В «Бумкниге» вышла локализация комикса Мануэле Фьора «Икар». В этой книге итальянский художник столкнул два больших мифа о трагедии гениальности: легенду о сыне Дедала, опалившем крылья и упавшем в море, и о докторе Фаусте, заключившем сделку с дьяволом. Об этой графической поэме, которая лишь притворяется сложной, но при этом остается чрезвычайно захватывающей, рассказывает Эдуард Лукоянов.

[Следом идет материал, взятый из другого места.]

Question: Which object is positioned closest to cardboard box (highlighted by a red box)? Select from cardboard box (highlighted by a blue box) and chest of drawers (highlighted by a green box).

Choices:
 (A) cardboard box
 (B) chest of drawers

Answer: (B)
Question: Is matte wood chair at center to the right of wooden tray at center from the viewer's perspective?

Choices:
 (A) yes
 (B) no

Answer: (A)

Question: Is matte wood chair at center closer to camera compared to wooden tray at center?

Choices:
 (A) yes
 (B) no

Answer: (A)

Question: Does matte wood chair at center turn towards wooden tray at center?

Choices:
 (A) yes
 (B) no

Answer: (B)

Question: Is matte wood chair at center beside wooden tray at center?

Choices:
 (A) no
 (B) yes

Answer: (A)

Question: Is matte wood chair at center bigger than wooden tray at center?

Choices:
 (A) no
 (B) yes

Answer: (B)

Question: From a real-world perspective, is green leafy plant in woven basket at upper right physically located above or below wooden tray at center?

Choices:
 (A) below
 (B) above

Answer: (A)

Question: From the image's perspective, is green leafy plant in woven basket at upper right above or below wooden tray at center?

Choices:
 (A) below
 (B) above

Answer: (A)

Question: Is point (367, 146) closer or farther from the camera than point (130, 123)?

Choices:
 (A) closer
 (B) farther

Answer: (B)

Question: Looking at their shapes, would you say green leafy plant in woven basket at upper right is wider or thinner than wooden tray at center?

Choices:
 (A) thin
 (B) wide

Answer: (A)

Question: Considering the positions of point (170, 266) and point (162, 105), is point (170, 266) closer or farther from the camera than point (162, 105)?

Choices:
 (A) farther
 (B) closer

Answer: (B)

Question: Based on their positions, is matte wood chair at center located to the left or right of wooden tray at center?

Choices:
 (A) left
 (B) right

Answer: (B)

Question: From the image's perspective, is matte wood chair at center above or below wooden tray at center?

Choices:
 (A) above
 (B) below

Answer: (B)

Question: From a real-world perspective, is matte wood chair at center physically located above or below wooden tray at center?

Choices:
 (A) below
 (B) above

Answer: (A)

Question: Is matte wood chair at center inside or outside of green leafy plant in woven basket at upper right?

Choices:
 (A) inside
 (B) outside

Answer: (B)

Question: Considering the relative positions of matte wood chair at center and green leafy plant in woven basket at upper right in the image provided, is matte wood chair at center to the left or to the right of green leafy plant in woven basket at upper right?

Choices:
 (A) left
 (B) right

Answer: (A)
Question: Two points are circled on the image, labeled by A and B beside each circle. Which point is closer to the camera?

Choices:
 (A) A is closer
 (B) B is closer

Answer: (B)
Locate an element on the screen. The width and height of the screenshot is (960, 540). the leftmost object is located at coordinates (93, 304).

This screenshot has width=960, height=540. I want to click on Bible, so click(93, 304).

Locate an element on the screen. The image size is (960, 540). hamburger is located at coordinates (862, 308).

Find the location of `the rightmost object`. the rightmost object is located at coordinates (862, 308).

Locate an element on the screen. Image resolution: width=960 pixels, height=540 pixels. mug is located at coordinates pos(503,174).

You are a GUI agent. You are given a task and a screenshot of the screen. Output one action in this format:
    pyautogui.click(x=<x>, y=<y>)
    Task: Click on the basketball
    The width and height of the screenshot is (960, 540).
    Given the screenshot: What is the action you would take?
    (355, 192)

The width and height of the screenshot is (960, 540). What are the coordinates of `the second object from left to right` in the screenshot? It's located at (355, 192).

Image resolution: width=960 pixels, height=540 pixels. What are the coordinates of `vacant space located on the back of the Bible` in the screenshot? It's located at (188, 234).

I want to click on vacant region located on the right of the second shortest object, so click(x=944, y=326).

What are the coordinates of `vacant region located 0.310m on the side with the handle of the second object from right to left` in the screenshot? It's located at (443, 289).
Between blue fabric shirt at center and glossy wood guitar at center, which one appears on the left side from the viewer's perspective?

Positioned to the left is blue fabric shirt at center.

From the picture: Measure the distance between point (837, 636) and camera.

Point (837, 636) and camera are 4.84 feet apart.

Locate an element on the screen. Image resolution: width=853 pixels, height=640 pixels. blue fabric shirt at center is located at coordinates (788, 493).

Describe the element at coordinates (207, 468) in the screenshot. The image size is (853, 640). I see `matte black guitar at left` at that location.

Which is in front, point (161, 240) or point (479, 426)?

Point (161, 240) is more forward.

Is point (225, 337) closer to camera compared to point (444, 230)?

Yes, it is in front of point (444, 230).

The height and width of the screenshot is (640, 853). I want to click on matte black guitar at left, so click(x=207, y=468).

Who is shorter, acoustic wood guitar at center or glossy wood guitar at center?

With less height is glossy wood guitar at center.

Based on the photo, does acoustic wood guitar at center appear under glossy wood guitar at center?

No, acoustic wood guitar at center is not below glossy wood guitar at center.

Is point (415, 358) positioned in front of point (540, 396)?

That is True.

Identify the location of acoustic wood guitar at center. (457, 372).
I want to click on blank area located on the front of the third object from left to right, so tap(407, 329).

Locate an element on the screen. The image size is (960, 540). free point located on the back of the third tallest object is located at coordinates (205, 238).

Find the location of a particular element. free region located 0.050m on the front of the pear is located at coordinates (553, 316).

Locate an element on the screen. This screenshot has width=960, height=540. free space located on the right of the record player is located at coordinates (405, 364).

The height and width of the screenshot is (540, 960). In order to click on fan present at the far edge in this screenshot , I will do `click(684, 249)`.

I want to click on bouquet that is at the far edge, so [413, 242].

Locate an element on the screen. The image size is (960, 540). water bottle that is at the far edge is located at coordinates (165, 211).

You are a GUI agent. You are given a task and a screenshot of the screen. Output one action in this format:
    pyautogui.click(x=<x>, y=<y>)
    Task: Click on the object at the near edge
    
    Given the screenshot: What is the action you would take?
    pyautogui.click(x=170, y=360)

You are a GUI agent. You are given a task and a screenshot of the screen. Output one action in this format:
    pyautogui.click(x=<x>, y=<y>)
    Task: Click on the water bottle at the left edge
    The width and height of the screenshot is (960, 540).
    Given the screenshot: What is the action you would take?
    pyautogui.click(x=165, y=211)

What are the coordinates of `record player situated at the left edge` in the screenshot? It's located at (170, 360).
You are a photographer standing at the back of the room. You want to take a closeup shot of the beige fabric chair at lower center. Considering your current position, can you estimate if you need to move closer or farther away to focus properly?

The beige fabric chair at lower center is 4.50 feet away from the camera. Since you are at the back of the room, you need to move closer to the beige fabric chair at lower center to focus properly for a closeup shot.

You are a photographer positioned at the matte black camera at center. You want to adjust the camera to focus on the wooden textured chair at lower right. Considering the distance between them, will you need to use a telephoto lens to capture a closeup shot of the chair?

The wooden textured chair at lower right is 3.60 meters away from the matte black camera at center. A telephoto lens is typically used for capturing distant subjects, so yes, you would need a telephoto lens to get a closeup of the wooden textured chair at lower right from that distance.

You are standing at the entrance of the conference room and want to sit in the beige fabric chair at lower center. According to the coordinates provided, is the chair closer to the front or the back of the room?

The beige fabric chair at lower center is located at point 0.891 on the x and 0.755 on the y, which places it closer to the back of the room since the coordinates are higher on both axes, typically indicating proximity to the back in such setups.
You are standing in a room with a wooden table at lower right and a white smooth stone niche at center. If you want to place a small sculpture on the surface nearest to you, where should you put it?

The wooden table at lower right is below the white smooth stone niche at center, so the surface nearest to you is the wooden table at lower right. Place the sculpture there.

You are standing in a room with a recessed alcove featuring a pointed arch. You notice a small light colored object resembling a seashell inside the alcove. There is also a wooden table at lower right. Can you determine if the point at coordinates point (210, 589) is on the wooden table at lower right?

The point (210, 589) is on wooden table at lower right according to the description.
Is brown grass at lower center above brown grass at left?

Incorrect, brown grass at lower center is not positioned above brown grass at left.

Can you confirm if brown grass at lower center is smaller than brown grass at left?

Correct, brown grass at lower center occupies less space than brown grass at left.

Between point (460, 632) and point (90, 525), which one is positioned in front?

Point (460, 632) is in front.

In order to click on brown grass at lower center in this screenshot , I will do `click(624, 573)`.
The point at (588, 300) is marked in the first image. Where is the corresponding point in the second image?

Все мы начиная с 24 февраля 2022 года оказались перед лицом наступающего варварства, насилия и лжи. В этой ситуации чрезвычайно важно сохранить хотя бы остатки культуры и поддержать ценности гуманизма — в том числе ради будущего России. Поэтому редакция «Горького» продолжит говорить о книгах, напоминая нашим читателям, что в мире остается место мысли и вымыслу.

Мануэле Фьор. Икар. СПб.: Бумкнига, 2022. Перевод с итальянского Михаила Визеля

Итальянский комиксист и иллюстратор Мануэле Фьор знаком русскоязычным ценителям графических историй по роману «Пять тысяч километров в секунду», принесшему своему создателю несколько профильных наград.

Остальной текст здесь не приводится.